3.4. Molecular Characterization of Microbial Communities

A molecular characterization was conducted for inoculum and samples collected at the beginning (IN) and at the end (OUT) from H and HPU units to observe changes in the microbial populations during the experiment.
After NGS, the samples created between 600,188 and 837,438 raw sequence reads, corresponding to sample H (OUT) and to the inoculum (I), respectively. Table 5 shows a total of 1,074,985 sequences (1,068,111 bacterial, 6850 archaeal, and 24 unassigned) which were recovered and analyzed. A total of 3224 operational taxonomic units (OTUs) that comprised libraries were detected in each sample.
The sludge used for inoculation had the highest Shannon–Wiener diversity index value (8.52) for bacteria, and a suitable archaeal diversity index value (2.50), suggesting that it is a reliable source of diverse bacterial and archaea populations for the AD process (Table 5).

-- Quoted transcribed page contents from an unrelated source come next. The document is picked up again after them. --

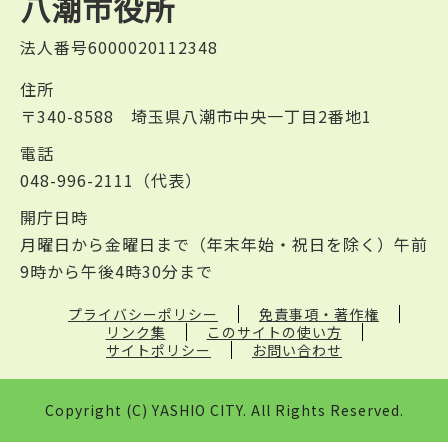
八潮市役所
法人番号6000020112348
住所
〒340-8588 埼玉県八潮市中央一丁目2番地1
電話
048-996-2111（代表）
開庁日時
月曜日から金曜日まで（年末年始・祝日を除く）午前
9時から午後4時30分まで
プライバシーポリシー
免責事項・著作権
リンク集
このサイトの使い方
サイトポリシー
お問い合わせ
Copyright (C) YASHIO CITY. All Rights Reserved.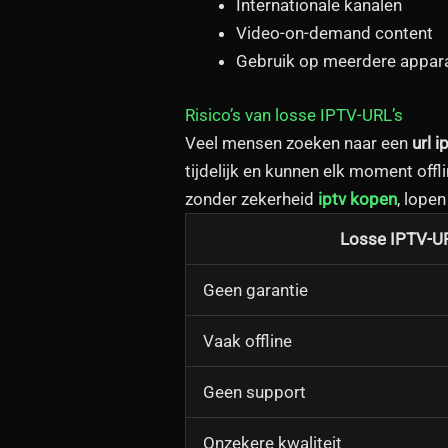
Internationale kanalen
Video-on-demand content
Gebruik op meerdere appar
Risico’s van losse IPTV-URL’s
Veel mensen zoeken naar een
url i
tijdelijk en kunnen elk moment off
zonder zekerheid
iptv kopen
, lopen
Losse IPTV-U
Geen garantie
Vaak offline
Geen support
Onzekere kwaliteit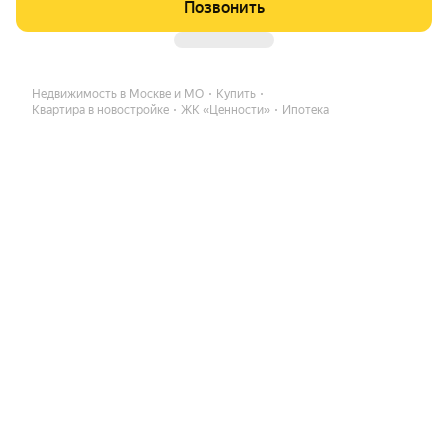
Позвонить
Недвижимость в Москве и МО
Купить
Квартира в новостройке
ЖК «Ценности»
Ипотека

In both experiments, H and HPU, samples OUT exhibited higher diversity indices than samples IN, which is confirmed by the Shannon–Wiener index. The higher increase observed either in the OTUs or in the diversity index values for H units, during the anaerobic digestion period, indicates that there was a lower microbial acclimation to digest the heterotrophic algae than in the HPU units, which is consistent with the higher methane yields obtained in these samples (Table 3). Moreover, there was not any type of inhibition of the microbial growth in these units, and this is consistent with the reactor’s satisfactory performance.
During the analysis of microbial diversity, it is appropriate to guarantee that the number of readings reached a satisfactory value, so that more sequencing does not significantly increase species diversity, since the rarefaction curves are an estimate of species richness. Figure S4 indicates that, at similarity levels of 97%, the rarefaction curve grows rapidly at the beginning, when the most common OTUs were found, and then stabilizes, becoming asymptotic, since only the rarest species remain to be sequenced. Sequencing was sufficient for all samples, and the sequence dataset had complete sample diversity in this analysis, and sufficient sequence depth was achieved.

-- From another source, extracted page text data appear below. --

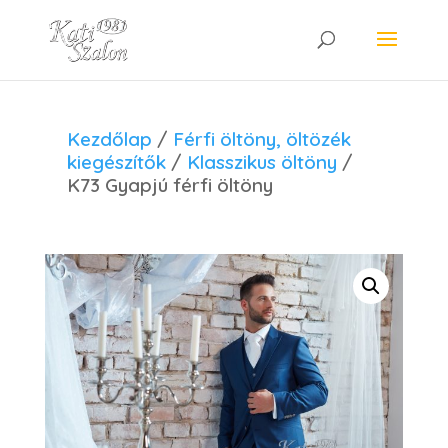
Kezdőlap
/
Férfi öltöny, öltözék
kiegészítők
/
Klasszikus öltöny
/
K73 Gyapjú férfi öltöny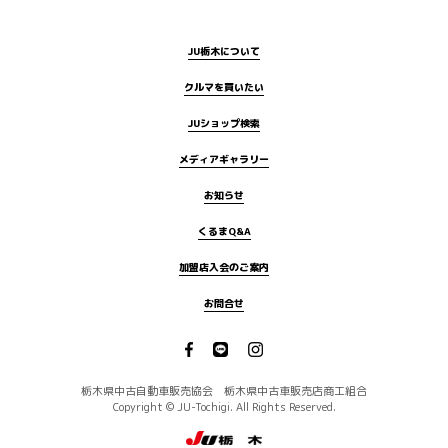
JU栃木について
クルマを買いたい
JUショップ検索
メディアギャラリー
お知らせ
くるまQ&A
加盟店入会のご案内
お問合せ
栃木県中古自動車販売協会 栃木県中古車販売店商工組合
Copyright © JU-Tochigi. All Rights Reserved.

The relative abundance of groups of bacteria and archaea was determined in terms of the percentage of the total number of sequences in each sample. Table 6 shows that, as in other anaerobic digestion processes [33,34,35], the bacteria domain predominates over the archaea domain in all studied units, accounting for more than 98.3% of the relative abundance. The relative abundance of the archaeal domain increased during AD and was especially pronounced in the digestion of ultrasound pretreated heterotrophic algae (HPU), which confirmed the highest methane yield obtained for this substrate.

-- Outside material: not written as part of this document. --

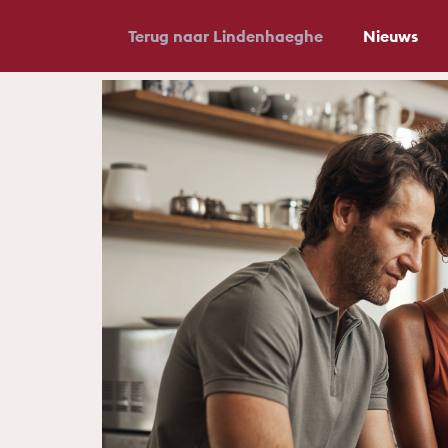
Terug naar Lindenhaeghe
Nieuws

The compositions of bacterial communities with a relative abundance greater than 2%, in at least one sample, show 11 major phyla (Figure 2). A majority of about 82% were assigned to Bacteroidetes, Firmicutes, Proteobacteria, Spirochaetae, and Synergistetes, which are known to efficiently convert complex compounds into methane-containing biogas [36]. Proteobacteria, Firmicutes, and Bacteroidetes are known to be abundant in anaerobic digestion processes [34,37].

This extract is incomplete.